Ci-joint des notes de lecture se rapportant aux deux écrits précédemment signalés : ‟Auf gespaltenem Pfad”, paru dans le volume collectif d’hommages publié pour le 90e anniversaire de Margarete Susman (1872-1966), et ‟Encore un mot sur le dialogue judéo-allemand” (‟Noch einmal : das deutsch-jüdische Gespräch”).
Dans ce premier texte, une lettre (Jérusalem, le 18 décembre 1962) adressée à Manfred Schlösser, un jeune écrivain allemand, Gershom Scholem fait part de son embarras. En effet, Manfred Schlösser, animé des meilleures intentions quant au dialogue judéo-allemand, invite Gershom Scholem à participer à un ouvrage collectif en hommage à Margarete Susman, ouvrage qui sera publié en 1964, à Darmstadt. Gershom Scholem (né en 1897), qui a quitté l’Allemagne pour Eretz-Israël en 1923, exprime sa perplexité mais aussi son admiration pour les travaux de cette femme. Toutefois, il dit ne pouvoir que décliner cette invitation car il refuse d’alimenter une illusion. Le dialogue judéo-allemand n’a jamais eu lieu pour la bonne et simple raison qu’il faut être deux pour dialoguer. Or, ce dialogue est mort-né : ‟Il est mort quand les successeurs de Moïse Mendelssohn — qui tiraient encore argument de la perspective d’une sorte de totalité juive, même si cette dernière était déterminée par les concepts des Lumières — consentirent à abandonner cette totalité.” Dans ce prétendu dialogue, les Juifs se sont quittés, à commencer par les élites juives. Ils se sont épuisés à susciter le dialogue avec les Allemands, sous tous les angles, à partir de toutes les situations possibles et sur tous les tons, y compris celui de la servilité. Les Juifs placèrent dans cet élan un espoir désespéré. Gershom Scholem évoque un ‟cri dans le vide.”
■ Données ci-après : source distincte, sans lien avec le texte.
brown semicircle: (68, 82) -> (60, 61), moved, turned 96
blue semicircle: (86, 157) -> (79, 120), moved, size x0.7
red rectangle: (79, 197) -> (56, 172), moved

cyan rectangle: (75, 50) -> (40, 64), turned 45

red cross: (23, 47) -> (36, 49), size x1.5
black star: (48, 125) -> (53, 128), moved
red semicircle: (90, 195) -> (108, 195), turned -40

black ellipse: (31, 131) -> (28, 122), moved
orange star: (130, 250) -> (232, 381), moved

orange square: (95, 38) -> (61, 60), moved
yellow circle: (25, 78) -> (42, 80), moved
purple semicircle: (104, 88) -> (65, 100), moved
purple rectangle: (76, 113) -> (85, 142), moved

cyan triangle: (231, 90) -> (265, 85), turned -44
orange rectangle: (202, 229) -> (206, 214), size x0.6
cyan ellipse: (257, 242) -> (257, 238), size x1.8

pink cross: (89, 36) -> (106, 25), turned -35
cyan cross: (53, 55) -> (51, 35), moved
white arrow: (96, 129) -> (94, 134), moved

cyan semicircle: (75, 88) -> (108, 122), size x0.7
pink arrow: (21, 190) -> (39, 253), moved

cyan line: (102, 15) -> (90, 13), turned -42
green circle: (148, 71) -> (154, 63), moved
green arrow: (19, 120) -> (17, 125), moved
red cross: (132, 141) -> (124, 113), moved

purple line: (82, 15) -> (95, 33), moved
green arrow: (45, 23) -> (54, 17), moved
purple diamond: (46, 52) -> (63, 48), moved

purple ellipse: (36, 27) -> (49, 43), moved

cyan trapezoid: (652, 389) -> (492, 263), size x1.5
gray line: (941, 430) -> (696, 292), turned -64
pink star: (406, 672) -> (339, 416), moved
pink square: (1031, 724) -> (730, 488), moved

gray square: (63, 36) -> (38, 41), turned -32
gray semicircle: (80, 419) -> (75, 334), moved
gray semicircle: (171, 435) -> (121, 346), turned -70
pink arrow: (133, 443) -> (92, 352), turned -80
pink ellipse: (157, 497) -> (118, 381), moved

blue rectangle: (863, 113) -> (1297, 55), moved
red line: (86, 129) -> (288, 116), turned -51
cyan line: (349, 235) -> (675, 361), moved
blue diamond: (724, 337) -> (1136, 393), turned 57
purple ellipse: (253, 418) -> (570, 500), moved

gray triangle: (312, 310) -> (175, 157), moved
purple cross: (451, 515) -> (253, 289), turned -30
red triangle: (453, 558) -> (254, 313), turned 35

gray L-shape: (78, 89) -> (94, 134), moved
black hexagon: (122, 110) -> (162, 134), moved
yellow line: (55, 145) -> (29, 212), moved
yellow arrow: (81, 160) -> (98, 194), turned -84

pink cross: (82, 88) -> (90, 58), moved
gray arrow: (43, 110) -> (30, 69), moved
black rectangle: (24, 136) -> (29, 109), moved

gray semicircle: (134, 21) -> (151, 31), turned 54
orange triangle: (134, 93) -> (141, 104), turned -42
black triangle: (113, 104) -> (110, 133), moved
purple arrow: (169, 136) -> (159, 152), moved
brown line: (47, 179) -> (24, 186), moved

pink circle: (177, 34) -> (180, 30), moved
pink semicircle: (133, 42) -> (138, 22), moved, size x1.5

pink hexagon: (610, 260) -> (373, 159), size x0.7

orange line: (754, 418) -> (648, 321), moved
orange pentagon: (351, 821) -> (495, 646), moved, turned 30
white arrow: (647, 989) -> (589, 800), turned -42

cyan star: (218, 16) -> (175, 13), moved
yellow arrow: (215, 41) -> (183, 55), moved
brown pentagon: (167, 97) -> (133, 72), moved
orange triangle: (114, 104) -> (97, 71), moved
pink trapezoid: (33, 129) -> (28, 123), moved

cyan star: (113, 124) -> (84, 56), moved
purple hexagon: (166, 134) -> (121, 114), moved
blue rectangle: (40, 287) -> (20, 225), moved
Les Juifs ont mis au service des Allemands leur créativité dans les domaines les plus divers. Ils ont espéré un regard attentif, un signe, mais rien. A présent, après un tel désastre, il convient de renoncer à l’illusion d’un ‟judaïsme allemand” car, lorsque les Allemands se sont tournés vers les Juifs, de Wilhelm von Humboldt à Stefan Georg, ce fut toujours pour leur signifier, implicitement ou explicitement, qu’ils devaient se renier en tant que juifs. La dissolution du peuple juif était espérée. Seuls comptaient les individus, des atomes, mais jamais le corps. Les Allemands, dans leur contexte particulier, appliquèrent à la lettre l’imprécation de Stanislas de Clermont-Tonnerre à l’Assemblé nationale, en décembre 1789 : ‟Il faut tout refuser aux Juifs comme nation et tout leur accorder comme individus”, une imprécation qui se poursuit ainsi : ‟Il faut qu’ils ne fassent dans l’État ni un corps politique, ni un ordre ; il faut qu’ils soient individuellement citoyens.” [Il faut bien sûr replacer toute chose dans son contexte. Considérant la situation des Juifs d’alors, je ne puis me moquer des efforts déployés par des hommes tels que Stanislas de Clermont-Tonnerre mais je répète que ces efforts ont fait leur temps, qu’il faut bouger les perspectives sous peine de se faire culbuter, et méchamment.]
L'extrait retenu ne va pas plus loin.